Столь примечательный вывод вытекал из логики концепции американцев, согласно которой суверенитет — окончательная, верховная и неделимая законодательная власть в государстве — остается за самим народом. В Англии суверенитет принадлежал парламенту, поскольку он воплощал в себе все общество, все сословия королевства, но суверенный американский народ никогда не затмевался своими правительствами. Он оставался юридически жизнеспособным даже после передачи части своей власти, но никогда не всей, своим агентам в штатах и федеральных правительствах.
Только понимая, что суверенитет остается за народом, американцы могли осмыслить свои новые конституционные достижения, такие как федерализм, то есть удивительное разделение власти между центральными и провинциальными правительствами, идеи специальных конвенций по разработке конституции и процесс народной ратификации конституций. Такая концепция суверенитета в конечном итоге сделала возможным появление необычных институтов и процессов более поздних лет, таких как праймериз, референдумы, отзыв чиновников и избирательные инициативы, введенные прогрессивными реформаторами в начале двадцатого века. Она также сделала возможной идею о том, что судья — это всего лишь ещё один представитель народа.
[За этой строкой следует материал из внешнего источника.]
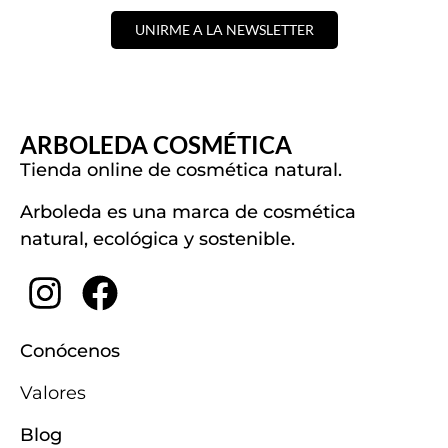
UNIRME A LA NEWSLETTER
ARBOLEDA COSMÉTICA
Tienda online de cosmética natural.
Arboleda es una marca de cosmética
natural, ecológica y sostenible.
Conócenos
Valores
Blog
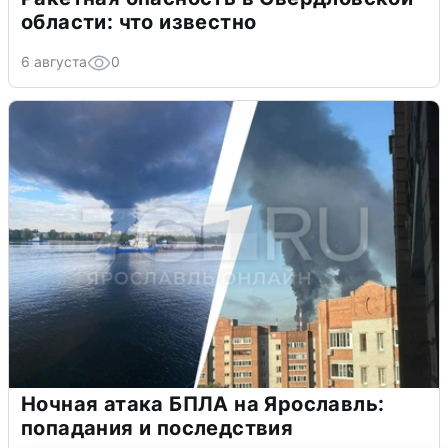
области: что известно
6 августа
0
Ночная атака БПЛА на Ярославль:
попадания и последствия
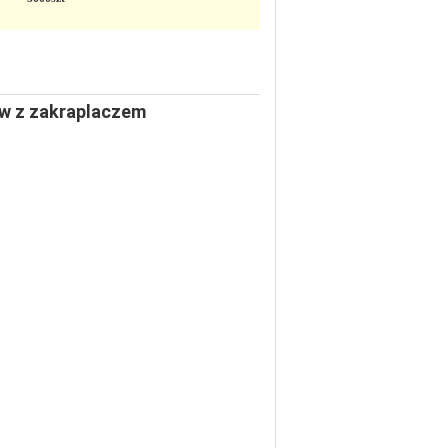
ów z zakraplaczem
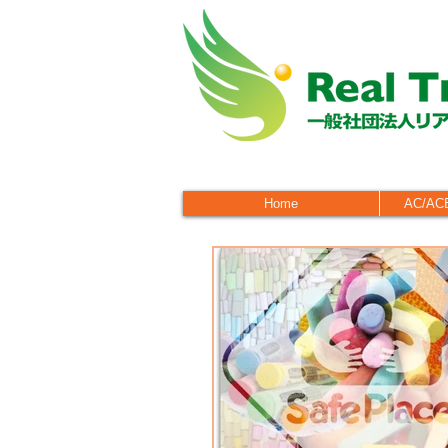
Home
AC/A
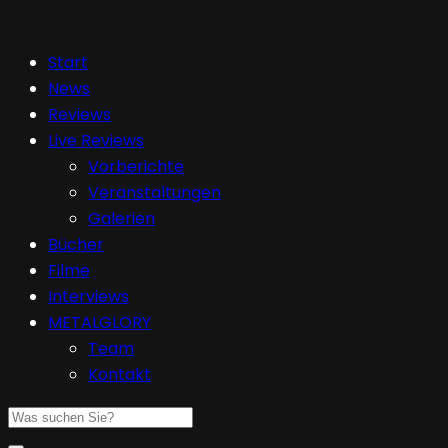
Start
News
Reviews
Live Reviews
Vorberichte
Veranstaltungen
Galerien
Bücher
Filme
Interviews
METALGLORY
Team
Kontakt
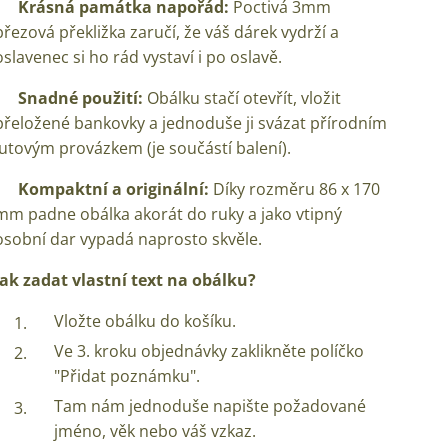
✅
Krásná památka napořád:
Poctivá 3mm
březová překližka zaručí, že váš dárek vydrží a
oslavenec si ho rád vystaví i po oslavě.
✅
Snadné použití:
Obálku stačí otevřít, vložit
přeložené bankovky a jednoduše ji svázat přírodním
jutovým provázkem (je součástí balení).
✅
Kompaktní a originální:
Díky rozměru 86 x 170
mm padne obálka akorát do ruky a jako vtipný
osobní dar vypadá naprosto skvěle.
Jak zadat vlastní text na obálku?
Vložte obálku do košíku.
Ve 3. kroku objednávky zaklikněte políčko
"Přidat poznámku".
Tam nám jednoduše napište požadované
jméno, věk nebo váš vzkaz.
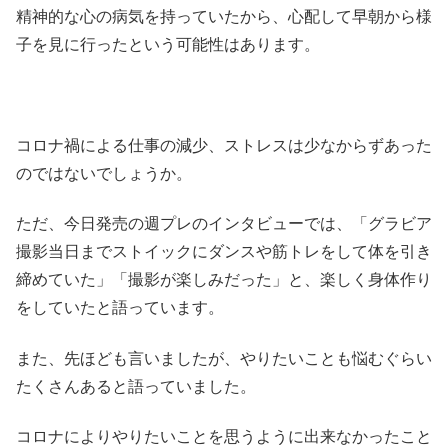
精神的な心の病気を持っていたから、心配して早朝から様
子を見に行ったという可能性はあります。
コロナ禍による仕事の減少、ストレスは少なからずあった
のではないでしょうか。
ただ、今日発売の週プレのインタビューでは、「グラビア
撮影当日までストイックにダンスや筋トレをして体を引き
締めていた」「撮影が楽しみだった」と、楽しく身体作り
をしていたと語っています。
また、先ほども言いましたが、やりたいことも悩むぐらい
たくさんあると語っていました。
コロナによりやりたいことを思うように出来なかったこと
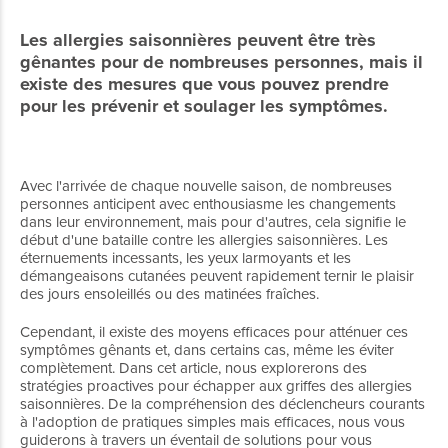
Les allergies saisonnières peuvent être très
gênantes pour de nombreuses personnes, mais il
existe des mesures que vous pouvez prendre
pour les prévenir et soulager les symptômes.
Avec l'arrivée de chaque nouvelle saison, de nombreuses
personnes anticipent avec enthousiasme les changements
dans leur environnement, mais pour d'autres, cela signifie le
début d'une bataille contre les allergies saisonnières. Les
éternuements incessants, les yeux larmoyants et les
démangeaisons cutanées peuvent rapidement ternir le plaisir
des jours ensoleillés ou des matinées fraîches.
Cependant, il existe des moyens efficaces pour atténuer ces
symptômes gênants et, dans certains cas, même les éviter
complètement. Dans cet article, nous explorerons des
stratégies proactives pour échapper aux griffes des allergies
saisonnières. De la compréhension des déclencheurs courants
à l'adoption de pratiques simples mais efficaces, nous vous
guiderons à travers un éventail de solutions pour vous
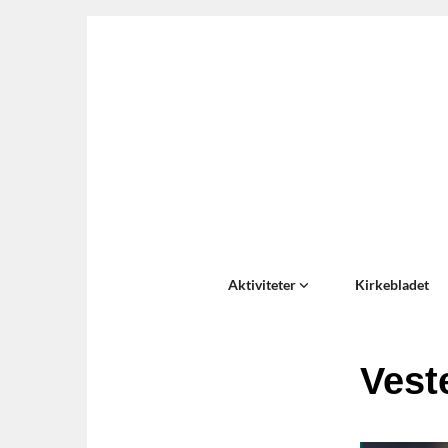
Aktiviteter
Kirkebladet
Vest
В 1776 году большинство американцев изначально считали нижние палаты законодательных органов своих новых штатов исключительными выразителями интересов народа, поэтому почти все они назывались «палатами представителей». В течение следующего десятилетия, отчасти в результате жесткой критики их законодательных злоупотреблений, нижние палаты начали терять свой исключительный авторитет в качестве представителей народа. Некоторые американцы стали считать верхние палаты, или сенаты, такими же представителями народа, как и нижние палаты. Изначально сенаты вообще не считались представительными органами. Предполагалось, что они состоят из самых мудрых и знатных членов общества; следовательно, даже когда они избирались, у них, как предполагалось, не было избирателей.